On 12 November, a Russian military court found Crimean Tatar human rights defender Emir-Usein Kuku and his five co-defendants guilty of trumped-up charges. After a protracted unfair trial, they have been given prison sentences of between seven and 19 years in jail.
Emir-Usein Kuku and his co-defendants are prisoners of conscience and they should be released immediately and unconditionally.
The Russian Military Court of Appeal will imminently review the verdict of human rights defender Emir-Usein Kuku and his five co-defendants.
Crimea came under Russian control following the events of February-March 2014, when Russia used its troops to occupy the peninsula and organised a “referendum” to justify the territory’s annexation in violation of international law.
Crimean Tatars are indigenous people of Crimea who prior to the occupation constituted an estimated 12 percent of the peninsula’s population.
Many prominent members of the Crimean Tatar community have been among the most vocal critics of the Russian occupation, and the entire community has been regarded by the de facto authorities as disloyal and targeted with reprisals, alongside other critical voices.
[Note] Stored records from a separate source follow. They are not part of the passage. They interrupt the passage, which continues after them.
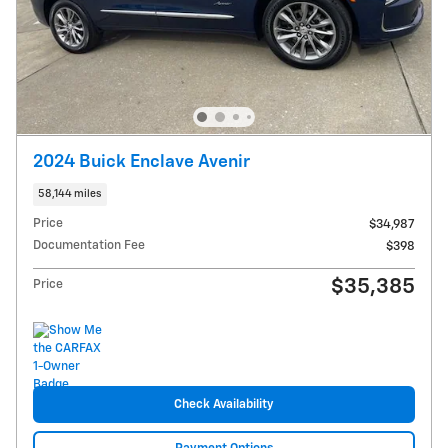
2024 Buick Enclave Avenir
58,144 miles
Price
$34,987
Documentation Fee
$398
$35,385
Price
Check Availability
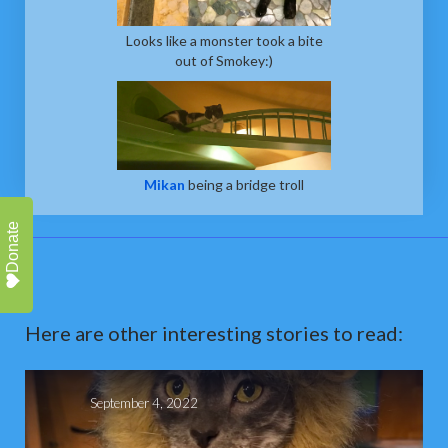
Looks like a monster took a bite
out of Smokey:)
Mikan
being a bridge troll
Donate
Here are other interesting stories to read:
September 4, 2022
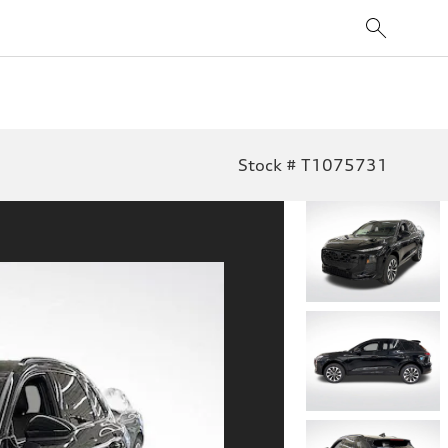
Stock # T1075731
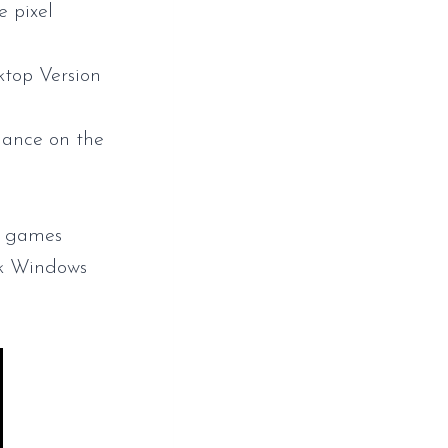
e pixel
top Version
mance on the
ed games
k Windows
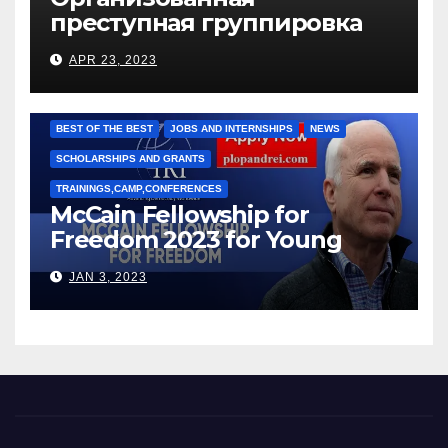
преступная группировка
под руководством Игоря
APR 23, 2023
Рижкова (Ryzhkov Ihor) и
Марии Соколовой
BEST OF THE BEST
JOBS AND INTERNSHIPS
NEWS
SCHOLARSHIPS AND GRANTS
TRAININGS,CAMP,CONFERENCES
McCain Fellowship for
Freedom 2023 for Young
Leaders
JAN 3, 2023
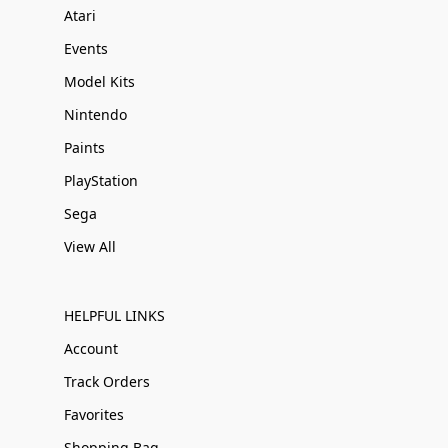
Atari
Events
Model Kits
Nintendo
Paints
PlayStation
Sega
View All
HELPFUL LINKS
Account
Track Orders
Favorites
Shopping Bag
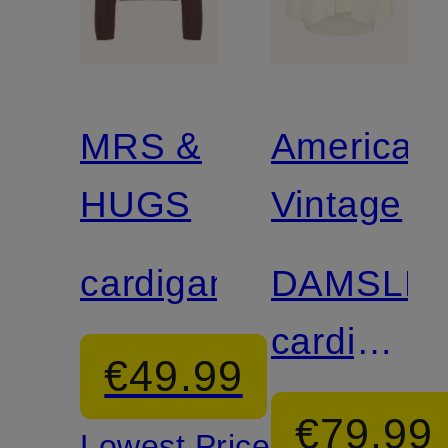
MRS &
American
HUGS
Vintage
cardigan
DAMSLE
cardigan
€49.99
with 3/4
€79.99
Lowest Price:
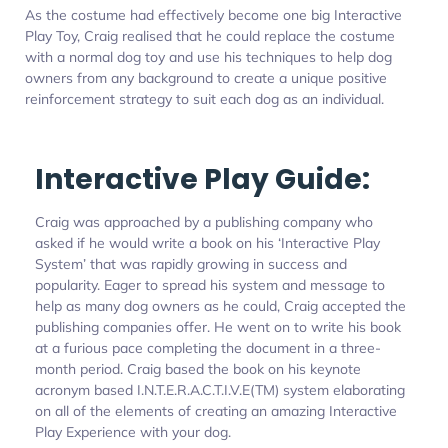
As the costume had effectively become one big Interactive
Play Toy, Craig realised that he could replace the costume
with a normal dog toy and use his techniques to help dog
owners from any background to create a unique positive
reinforcement strategy to suit each dog as an individual.
Interactive Play Guide:
Craig was approached by a publishing company who
asked if he would write a book on his ‘Interactive Play
System’ that was rapidly growing in success and
popularity. Eager to spread his system and message to
help as many dog owners as he could, Craig accepted the
publishing companies offer. He went on to write his book
at a furious pace completing the document in a three-
month period. Craig based the book on his keynote
acronym based I.N.T.E.R.A.C.T.I.V.E(TM) system elaborating
on all of the elements of creating an amazing Interactive
Play Experience with your dog.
Pro-Ukrainian activists have been prosecuted under trumped-up charges, like “extremism” or “terrorism”. Some activists went missing; evidence in some cases strongly suggests they were forcibly disappeared by the de facto authorities or paramilitaries acting as their proxies.
Emir-Usein Kuku has been one of the most prominent Crimean Tatar human rights defenders. He faced harassment on numerous occasions, and during his arrest was subjected to beating by officers of the Russian Federal Security Service (FSB). His wife and children have been subjected to threats too.